If anyone knows of a trail or route from Cerro Colorado, 7,789', on the south rim of the Valles Caldera (we'll even settle for Battleship Rock picnic area, 6,760'), up to the continuation of the west rim on Virgin Mesa, please let us know.

If you would like to hike to a viewpoint above these particular cliffs, please check out this great book by Joan and Gary Salzman, Hiking Adventures in Northern New Mexico. A hike called Virgin Mesa Road takes you out to above these cliffs.


Looking south toward beautiful Jemez Springs where Valles Caldera National Preserve Headquarters is located. Cat Mesa is on the left side of San Diego Canyon and Virgin Mesa on the right. Sierra Nacimiento Mountains are on the western horizon, above Virgin Mesa.


Dorothy hiking on way back to FR 607 on green gladed path.

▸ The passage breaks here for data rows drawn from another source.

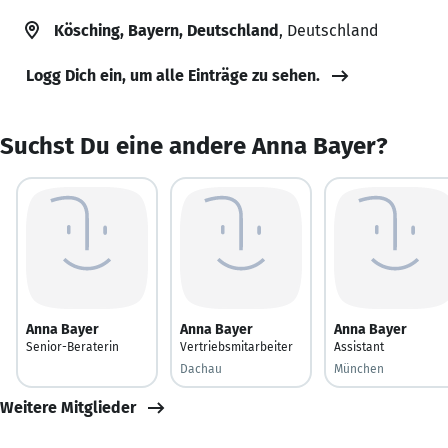
Kösching, Bayern, Deutschland
, Deutschland
Logg Dich ein, um alle Einträge zu sehen.
Suchst Du eine andere Anna Bayer?
Anna Bayer
Anna Bayer
Anna Bayer
Senior-Beraterin
Vertriebsmitarbeiter
Assistant
Dachau
München
Weitere Mitglieder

To get here, from NM 4 at La Cueva, take NM126 and turn left on FR 376. Go to FR 604 and turn left. Don't forget to stop, near where the road makes a hairpin turn to the right, to look down on the awesome tent rocks above La Cueva. Go to FR 607 and turn left. When you get to any ruts, stop and park if you are squeamish. Walk on FR 607 to waypoint 1 which is where we parked. The abandoned road (last photo above) is about a half mile or less beyond waypoint 1, on the left.

Basically, we went up that abandoned road to a stock tank and then worked our way uphill, gently southeast, into and out of Virgin Canyon (easy to do) and over to waypoints 2 and 3 for the almost-aerial views. There's a lot more to be seen than I've taken photos of. We could even see the north rim (a pinch), San Antonio Mountain, Cerro Pelado, Los Griegos Mountain, Las Conchas Peak and South Mountain.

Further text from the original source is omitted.